Veterans attend at a memorial ceremony for the Battle of Chipyong-ni, South Korea, June 26, 2012, at the site of the pivotal battle.

Chipyong-ni was a little known mountain village until a battle there changed the momentum of the Korean War and made an indelible mark in military history.

A day after the 62nd anniversary of the start of the Korean War, American, South Korean and French officials and Korean War veterans gathered in Chipyong-ni June 26, to mark one of the pivotal battles of the brutal three-year conflict.

During a ceremony hosted by the Republic of Korea, or ROK, Army’s 20th Mechanized Infantry Division, officials and veterans laid wreaths and flowers at a memorial in the modern day city of Jipyeong-ni, formerly spelled Chipyong-ni during the Korean War.

In late 1950, the large-scale Communist Chinese intervention in the Korean War dramatically changed the complexity of the conflict and increased the number of enemy troops that United Nations forces faced.

Occupying a critical junction about 40 miles southwest of then-Communist occupied Seoul in February 1951, Chipyong-ni was a crossroads village less than mile long and a few blocks wide.

The 2nd Infantry Division’s 23rd Infantry Regimental Combat Team, augmented by a French infantry battalion, held the village and took on an entire Communist Chinese Army element during three days of heated battle Feb 13-15, 1950.

Enveloped by enemy forces and fighting around the clock in near freezing temperatures, around 5,000 American and French troops repelled and defeated 25,000 Communist Chinese forces and effectively shattered what historians called the myth of the “magical millions of Chinese in Korea.”

Commanded by Col. Paul L. Freeman Jr., the 23rd Infantry Regiment had previously clashed with Chinese forces at the nearby Twin Towers and at Kunu-ri during the previous winter retreat from North Korea.

Eighth Army Historian Ron Miller said the battle changed the momentum of the war because it was the first time Communist Chinese troops had been stopped in ground combat and forced to retreat.

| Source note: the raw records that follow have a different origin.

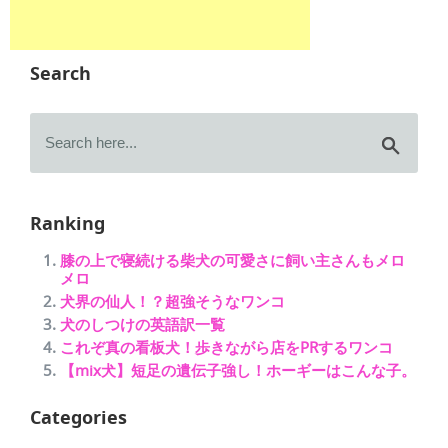
Search
Ranking
膝の上で寝続ける柴犬の可愛さに飼い主さんもメロ
メロ
犬界の仙人！？超強そうなワンコ
犬のしつけの英語訳一覧
これぞ真の看板犬！歩きながら店をPRするワンコ
【mix犬】短足の遺伝子強し！ホーギーはこんな子。
Categories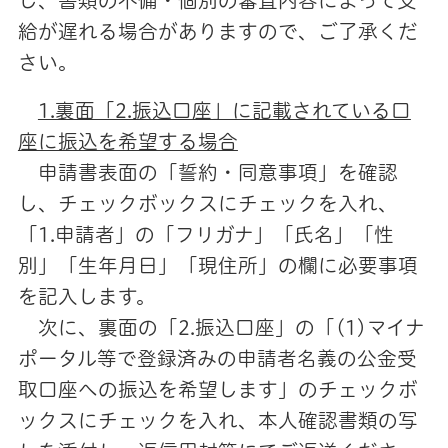
し、書類の不備・個別の審査内容によって支
給が遅れる場合がありますので、ご了承くだ
さい。
1.裏面「2.振込口座」に記載されている口
座に振込を希望する場合
申請書表面の「誓約・同意事項」を確認
し、チェックボックスにチェックを入れ、
「1.申請者」の「フリガナ」「氏名」「性
別」「生年月日」「現住所」の欄に必要事項
を記入します。
次に、裏面の「2.振込口座」の「(1)マイナ
ポータル等で登録済みの申請者名義の公金受
取口座への振込を希望します」のチェックボ
ックスにチェックを入れ、本人確認書類の写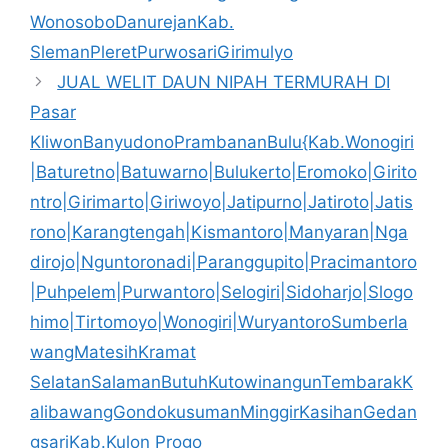
WonosoboDanurejanKab.
SlemanPleretPurwosariGirimulyo
JUAL WELIT DAUN NIPAH TERMURAH DI
Pasar
KliwonBanyudonoPrambananBulu{Kab.Wonogiri
|Baturetno|Batuwarno|Bulukerto|Eromoko|Girito
ntro|Girimarto|Giriwoyo|Jatipurno|Jatiroto|Jatis
rono|Karangtengah|Kismantoro|Manyaran|Nga
dirojo|Nguntoronadi|Paranggupito|Pracimantoro
|Puhpelem|Purwantoro|Selogiri|Sidoharjo|Slogo
himo|Tirtomoyo|Wonogiri|WuryantoroSumberla
wangMatesihKramat
SelatanSalamanButuhKutowinangunTembarakK
alibawangGondokusumanMinggirKasihanGedan
gsariKab.Kulon Progo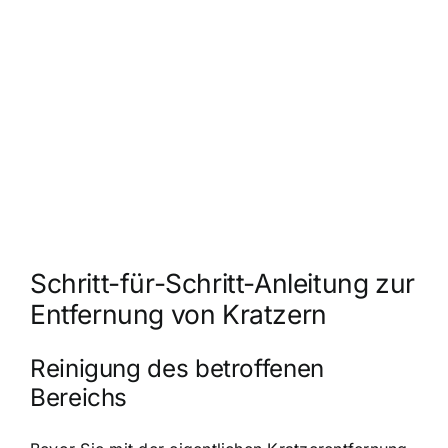
Schritt-für-Schritt-Anleitung zur
Entfernung von Kratzern
Reinigung des betroffenen
Bereichs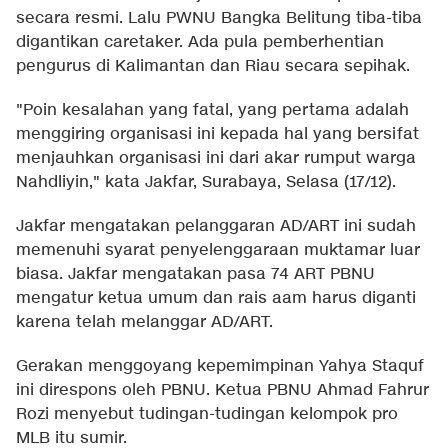
secara resmi. Lalu PWNU Bangka Belitung tiba-tiba
digantikan caretaker. Ada pula pemberhentian
pengurus di Kalimantan dan Riau secara sepihak.
"Poin kesalahan yang fatal, yang pertama adalah
menggiring organisasi ini kepada hal yang bersifat
menjauhkan organisasi ini dari akar rumput warga
Nahdliyin," kata Jakfar, Surabaya, Selasa (17/12).
Jakfar mengatakan pelanggaran AD/ART ini sudah
memenuhi syarat penyelenggaraan muktamar luar
biasa. Jakfar mengatakan pasa 74 ART PBNU
mengatur ketua umum dan rais aam harus diganti
karena telah melanggar AD/ART.
Gerakan menggoyang kepemimpinan Yahya Staquf
ini direspons oleh PBNU. Ketua PBNU Ahmad Fahrur
Rozi menyebut tudingan-tudingan kelompok pro
MLB itu sumir.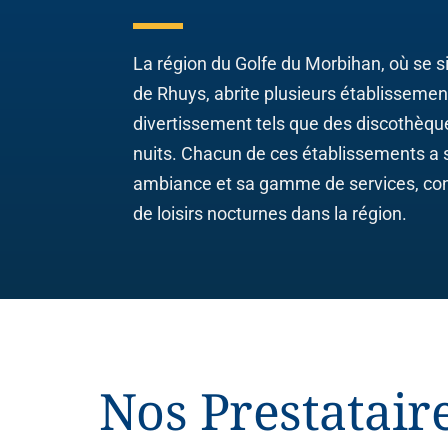
La région du Golfe du Morbihan, où se si
de Rhuys, abrite plusieurs établissemen
divertissement tels que des discothèque
nuits. Chacun de ces établissements a 
ambiance et sa gamme de services, contr
de loisirs nocturnes dans la région.
Nos Prestatair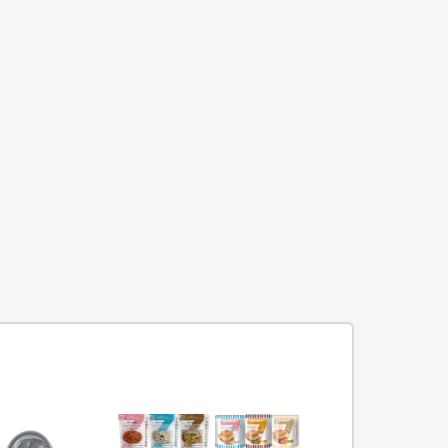
ードをプレゼント！(※なくなり次第終了です。)
イル、アクリルパスケースは7/13(土)あさ
登場！6/29(土)あさ10時～販売開始！
が登場！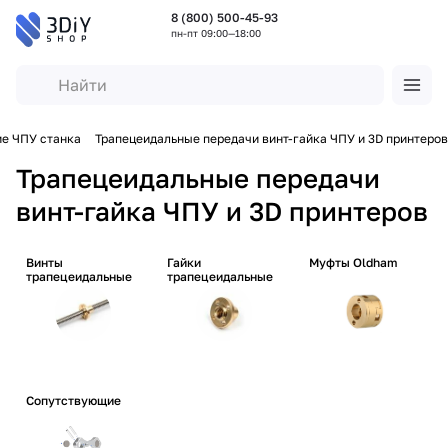
8 (800) 500-45-93
пн-пт 09:00—18:00
е ЧПУ станка
Трапецеидальные передачи винт-гайка ЧПУ и 3D принтеров
Трапецеидальные передачи
винт-гайка ЧПУ и 3D принтеров
Винты
Гайки
Муфты Oldham
трапецеидальные
трапецеидальные
Сопутствующие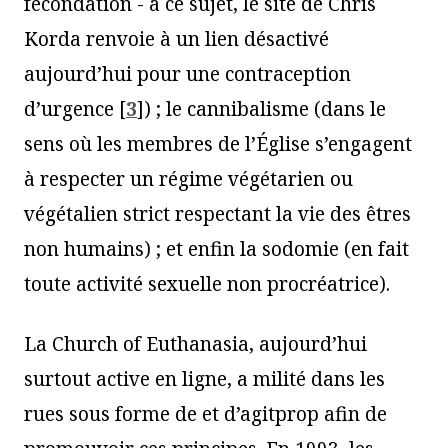
fécondation - à ce sujet, le site de Chris
Korda renvoie à un lien désactivé
aujourd’hui pour une contraception
d’urgence
[
3
]
) ; le cannibalisme (dans le
sens où les membres de l’Église s’engagent
à respecter un régime végétarien ou
végétalien strict respectant la vie des êtres
non humains) ; et enfin la sodomie (en fait
toute activité sexuelle non procréatrice).
La Church of Euthanasia, aujourd’hui
surtout active en ligne, a milité dans les
rues sous forme de et d’agitprop afin de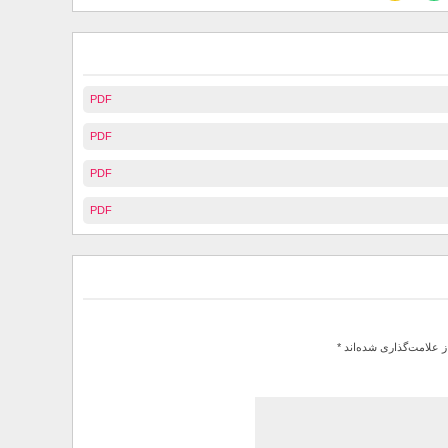
PDF
PDF
PDF
PDF
ز علامت‌گذاری شده‌اند
*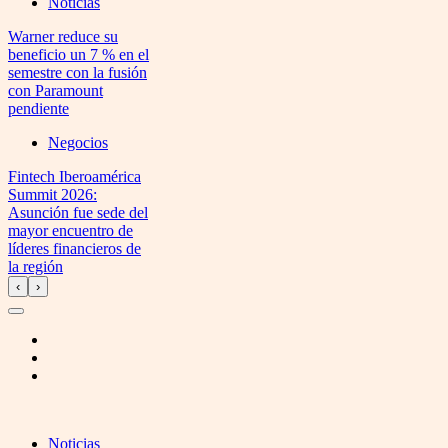
Noticias
Warner reduce su
beneficio un 7 % en el
semestre con la fusión
con Paramount
pendiente
Negocios
Fintech Iberoamérica
Summit 2026:
Asunción fue sede del
mayor encuentro de
líderes financieros de
la región
‹
›
Noticias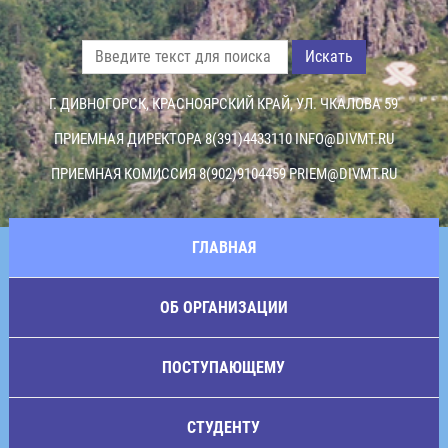
Искать
Г. ДИВНОГОРСК, КРАСНОЯРСКИЙ КРАЙ, УЛ. ЧКАЛОВА 59
ПРИЕМНАЯ ДИРЕКТОРА 8(391)4433110
INFO@DIVMT.RU
ПРИЕМНАЯ КОМИССИЯ 8(902)9104459
PRIEM@DIVMT.RU
ГЛАВНАЯ
ОБ ОРГАНИЗАЦИИ
ПОСТУПАЮЩЕМУ
СТУДЕНТУ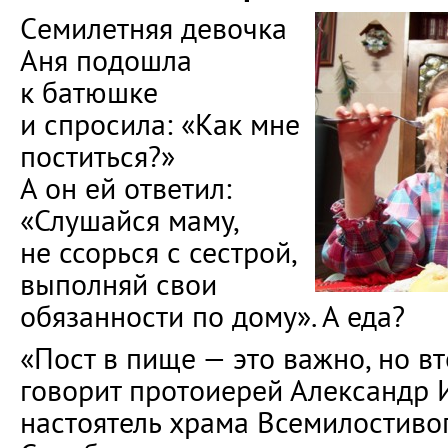
Cемилетняя девочка
Аня подошла
к батюшке
и спросила: «Как мне
поститься?»
А он ей ответил:
«Слушайся маму,
не ссорься с сестрой,
выполняй свои
обязанности по дому». А еда?
«Пост в пище — это важно, но в
говорит протоиерей Александр 
настоятель храма Всемилостиво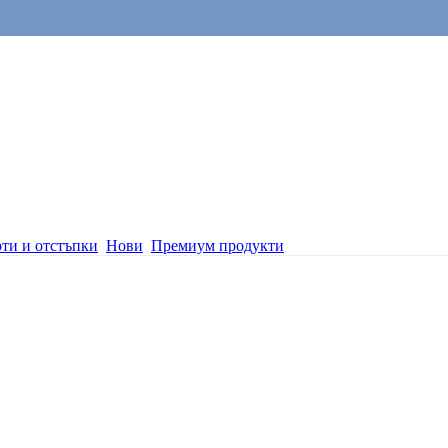
ти и отстъпки
Нови
Премиум продукти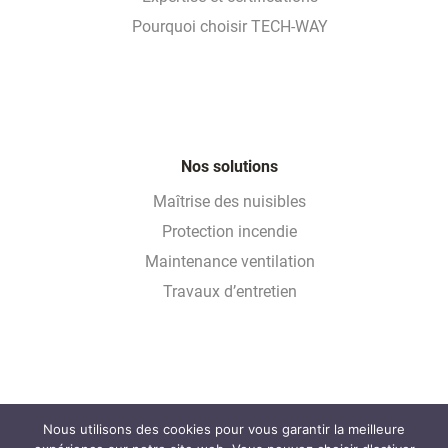
Pourquoi choisir TECH-WAY
Nos solutions
Maîtrise des nuisibles
Protection incendie
Maintenance ventilation
Travaux d’entretien
Nous utilisons des cookies pour vous garantir la meilleure
Glossaire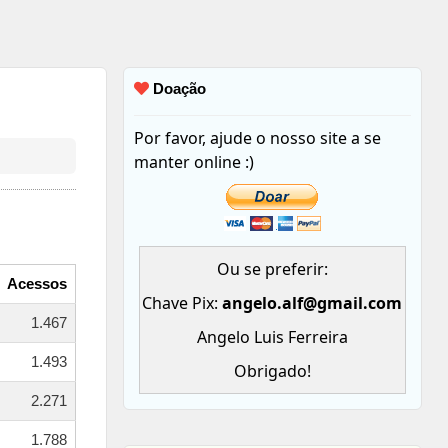
Doação
Por favor, ajude o nosso site a se
manter online :)
Ou se preferir:
Acessos
Chave Pix:
angelo.alf@gmail.com
1.467
Angelo Luis Ferreira
1.493
Obrigado!
2.271
1.788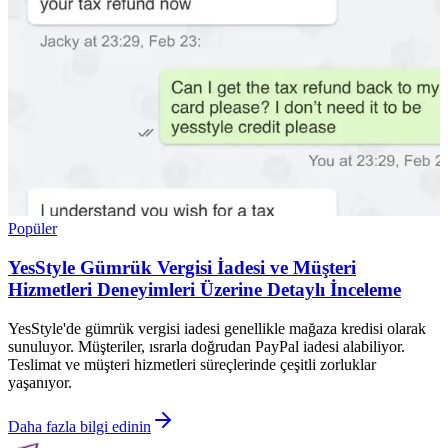
Popüler
YesStyle Gümrük Vergisi İadesi ve Müşteri
Hizmetleri Deneyimleri Üzerine Detaylı İnceleme
YesStyle'de gümrük vergisi iadesi genellikle mağaza kredisi olarak
sunuluyor. Müşteriler, ısrarla doğrudan PayPal iadesi alabiliyor.
Teslimat ve müşteri hizmetleri süreçlerinde çeşitli zorluklar
yaşanıyor.
Daha fazla bilgi edinin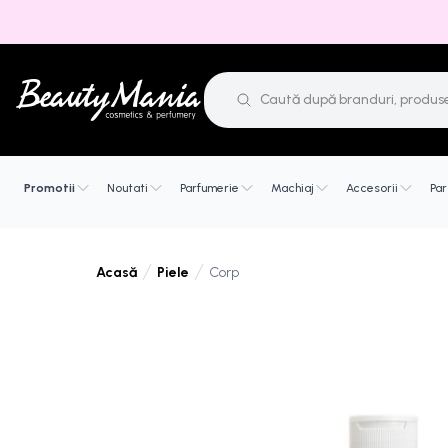
Promotii
Noutati
Parfumerie
Machiaj
Accesorii
Par
Piele
Corp
Acasă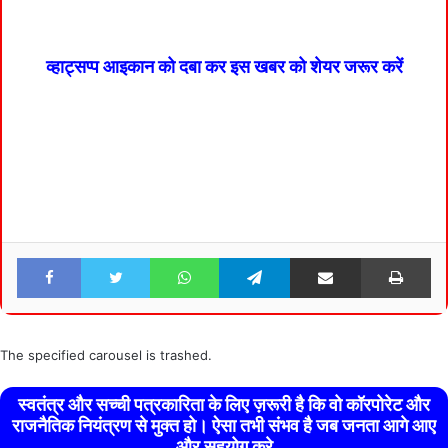
व्हाट्सप्प आइकान को दबा कर इस खबर को शेयर जरूर करें
Facebook
Twitter
WhatsApp
Telegram
Share via Email
Pri
The specified carousel is trashed.
स्वतंत्र और सच्ची पत्रकारिता के लिए ज़रूरी है कि वो कॉरपोरेट और
राजनैतिक नियंत्रण से मुक्त हो। ऐसा तभी संभव है जब जनता आगे आए
और सहयोग करे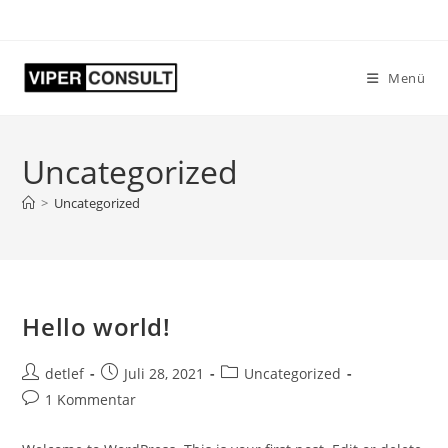
Zum
Inhalt
springen
Menü
Uncategorized
>
Uncategorized
Hello world!
Beitrags-
Beitrag
Beitrags-
detlef
Juli 28, 2021
Uncategorized
Autor:
veröffentlicht:
Kategorie:
Beitrags-
1 Kommentar
Kommentare: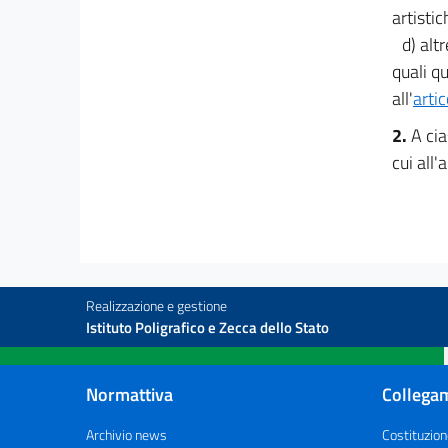
artistic
Interventi per il miglioramento delle misure di
prevenzione
d) altr
23
quali qu
24
all'
arti
Capo VI
2.
A cia
Primi interventi di riordino dell'assicurazione
cui all'
infortuni in
agricoltura
25
26
27
28
Realizzazione e gestione
Istituto Poligrafico e Zecca dello Stato
Normattiva
Collegam
Archivio news
Costituzion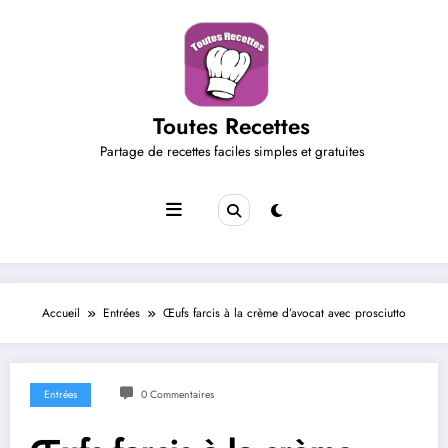
Aller
au
contenu
Toutes Recettes
Partage de recettes faciles simples et gratuites
Accueil
Entrées
Œufs farcis à la crème d’avocat avec prosciutto
Entrées
0 Commentaires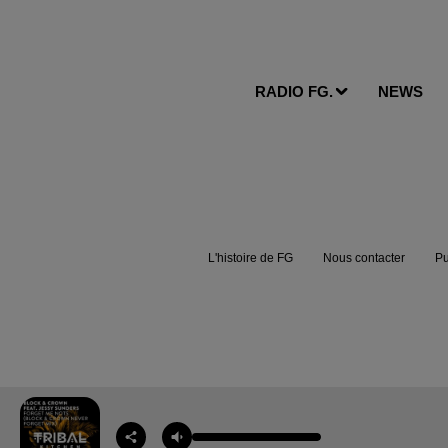
RADIO FG.
NEWS
L'histoire de FG
Nous contacter
Pu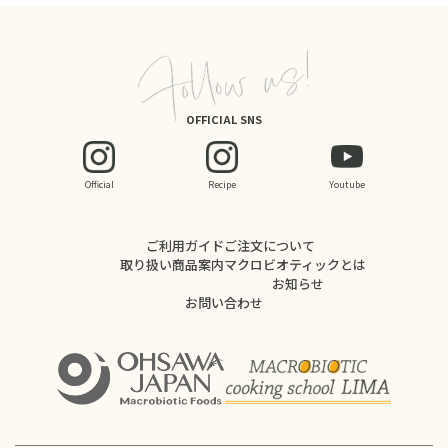
OFFICIAL SNS
Official
Recipe
Youtube
ご利用ガイド
ご注文について
取り扱い商品案内
マクロビオティックとは
お知らせ
お問い合わせ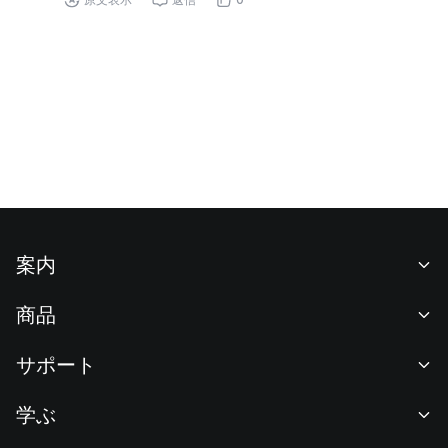
案内
当社について
商品
採用情報
P2P
サポート
ニュースルーム
交換 & ブロック取引
VIP特典
F1 Oracle Red Bull Racing 公式スポンサー
学ぶ
現物取引
機関向けサービス
利用規約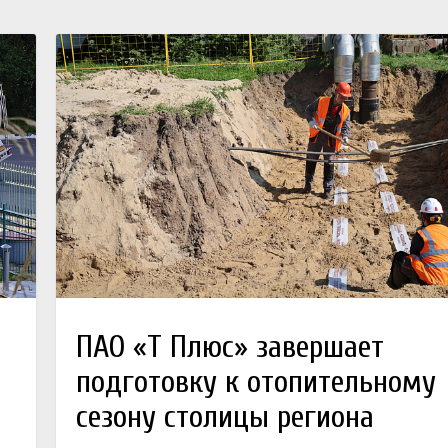
ПАО «Т Плюс» завершает
подготовку к отопительному
сезону столицы региона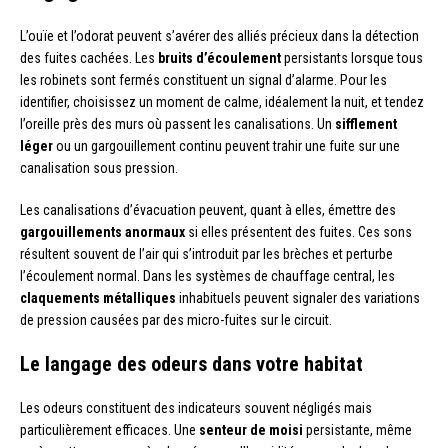
L’ouïe et l’odorat peuvent s’avérer des alliés précieux dans la détection
des fuites cachées. Les
bruits d’écoulement
persistants lorsque tous
les robinets sont fermés constituent un signal d’alarme. Pour les
identifier, choisissez un moment de calme, idéalement la nuit, et tendez
l’oreille près des murs où passent les canalisations. Un
sifflement
léger
ou un gargouillement continu peuvent trahir une fuite sur une
canalisation sous pression.
Les canalisations d’évacuation peuvent, quant à elles, émettre des
gargouillements anormaux
si elles présentent des fuites. Ces sons
résultent souvent de l’air qui s’introduit par les brèches et perturbe
l’écoulement normal. Dans les systèmes de chauffage central, les
claquements métalliques
inhabituels peuvent signaler des variations
de pression causées par des micro-fuites sur le circuit.
Le langage des odeurs dans votre habitat
Les odeurs constituent des indicateurs souvent négligés mais
particulièrement efficaces. Une
senteur de moisi
persistante, même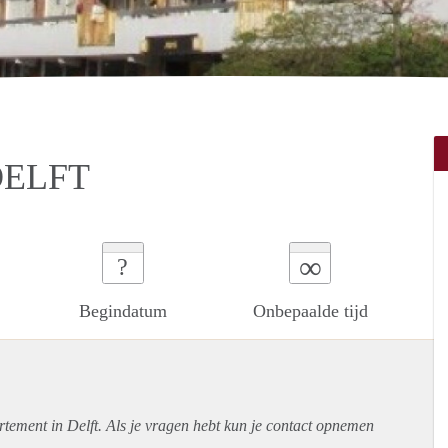
DELFT
∞
?
Begindatum
Onbepaalde tijd
rtement
in Delft. Als je vragen hebt kun je contact opnemen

“This success invigorated Eighth Army with a heightened sense of morale and a renewed fighting spirit,” said Miller. “The successful defense of an isolated regimental combat team without grievous losses against a numerically superior force symbolized a turning point.”

According to Miller, by early April 1951, United Nations forces had ejected the Communist Chinese from Seoul and pushed them north of the 38th parallel to the approximate area of the Military Demarcation Line that continues to divide Korean Peninsula today.

During the ceremony, ROK Army Maj. Gen. Na Sang-woong, commander of the 20th Mechanized Infantry Division, paid tribute to the “noble sacrifice of the UN Soldiers who fought bravely in the mountains, valleys and fields of the Republic of Korea defending freedom and democracy.”

The ROK Army 20th ID commander said the veterans of the Battle of Chipyongi-ni “sowed the seeds of democracy and prosperity” in South Korea.

Brig. Gen. Robin B. Akin, U.S. Forces Korea and Combined Forces Command assistant chief of staff for logistics, also thanked the veterans for their service and sacrifices.

“The Korean War reminds us that freedom is never free,” said Akins. “It also reminds the world that people of free nations will stand together to defend it.”